__PROBLEM TO SOLVE__.
Please look for the string "STANDARD" below and report every line in which it occurs.

------ RECORDS FOR THIS TASK ------

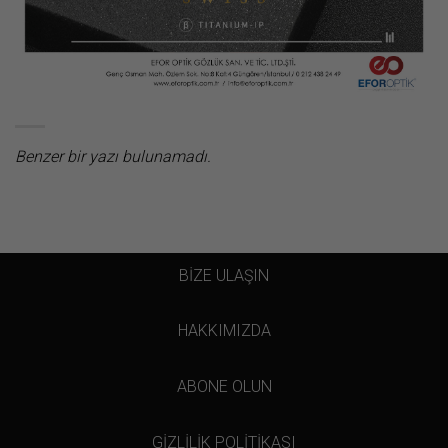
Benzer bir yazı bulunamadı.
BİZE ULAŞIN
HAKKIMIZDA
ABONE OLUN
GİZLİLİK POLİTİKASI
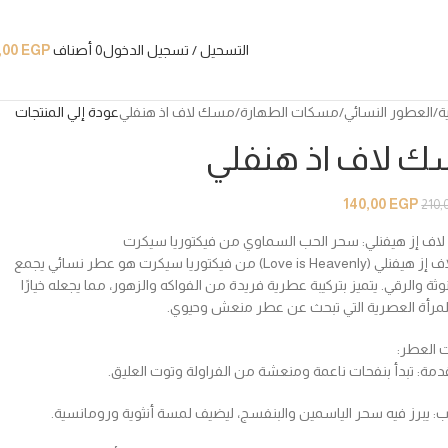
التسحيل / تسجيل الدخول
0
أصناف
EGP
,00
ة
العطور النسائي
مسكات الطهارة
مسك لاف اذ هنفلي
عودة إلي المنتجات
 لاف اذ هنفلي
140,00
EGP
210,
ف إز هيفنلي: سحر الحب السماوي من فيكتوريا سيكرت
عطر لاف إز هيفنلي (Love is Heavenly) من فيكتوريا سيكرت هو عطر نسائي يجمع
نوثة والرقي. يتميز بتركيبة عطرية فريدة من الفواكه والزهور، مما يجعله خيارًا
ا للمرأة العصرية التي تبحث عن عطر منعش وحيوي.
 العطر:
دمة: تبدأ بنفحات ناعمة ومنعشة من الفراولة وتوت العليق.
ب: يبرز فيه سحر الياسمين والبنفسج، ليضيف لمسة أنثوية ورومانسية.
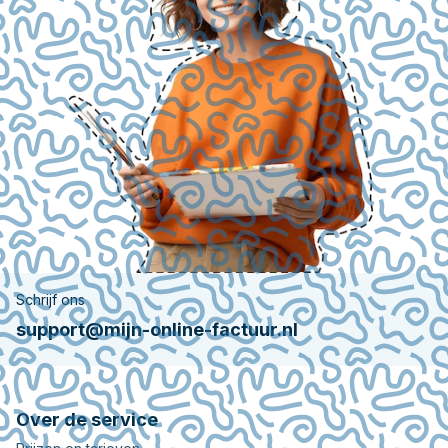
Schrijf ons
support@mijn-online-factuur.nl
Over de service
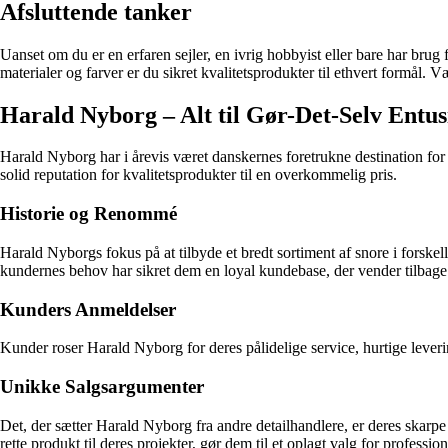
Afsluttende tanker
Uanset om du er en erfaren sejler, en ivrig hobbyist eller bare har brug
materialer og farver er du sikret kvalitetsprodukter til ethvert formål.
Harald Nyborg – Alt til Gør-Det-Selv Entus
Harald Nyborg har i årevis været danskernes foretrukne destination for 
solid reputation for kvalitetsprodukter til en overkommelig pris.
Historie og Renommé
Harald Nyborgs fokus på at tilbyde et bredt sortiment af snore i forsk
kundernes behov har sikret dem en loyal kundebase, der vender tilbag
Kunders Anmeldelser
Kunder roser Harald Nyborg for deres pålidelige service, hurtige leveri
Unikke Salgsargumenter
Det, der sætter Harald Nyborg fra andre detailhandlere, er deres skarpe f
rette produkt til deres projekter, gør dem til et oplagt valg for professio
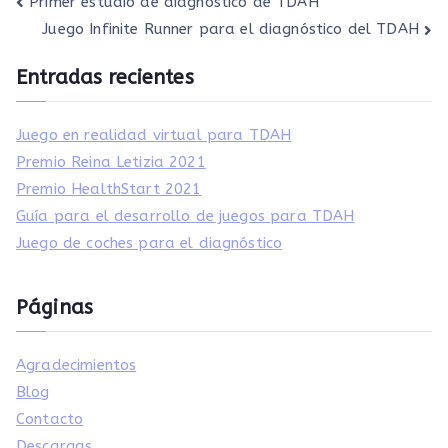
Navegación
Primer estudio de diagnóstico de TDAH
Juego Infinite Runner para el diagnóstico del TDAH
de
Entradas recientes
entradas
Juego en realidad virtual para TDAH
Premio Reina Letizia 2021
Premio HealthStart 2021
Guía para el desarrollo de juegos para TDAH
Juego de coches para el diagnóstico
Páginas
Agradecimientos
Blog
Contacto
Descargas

------
------ RECORDS FOR THIS TASK ------

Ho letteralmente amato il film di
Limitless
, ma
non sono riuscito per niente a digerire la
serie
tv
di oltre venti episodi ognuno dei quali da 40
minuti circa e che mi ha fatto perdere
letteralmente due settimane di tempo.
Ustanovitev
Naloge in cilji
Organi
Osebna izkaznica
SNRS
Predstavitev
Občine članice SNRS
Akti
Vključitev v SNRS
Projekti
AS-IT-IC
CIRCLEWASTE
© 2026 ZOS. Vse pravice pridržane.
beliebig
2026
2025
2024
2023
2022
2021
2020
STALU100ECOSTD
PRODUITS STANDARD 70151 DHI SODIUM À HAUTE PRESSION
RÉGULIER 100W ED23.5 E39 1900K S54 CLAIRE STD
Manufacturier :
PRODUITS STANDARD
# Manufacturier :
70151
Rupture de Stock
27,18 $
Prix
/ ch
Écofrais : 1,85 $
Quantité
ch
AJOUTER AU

------

__RESPONSE TO THIS TASK__.
PRODUITS STANDARD 70151 DHI SODIUM À HAUTE PRESSION
PRODUITS STANDARD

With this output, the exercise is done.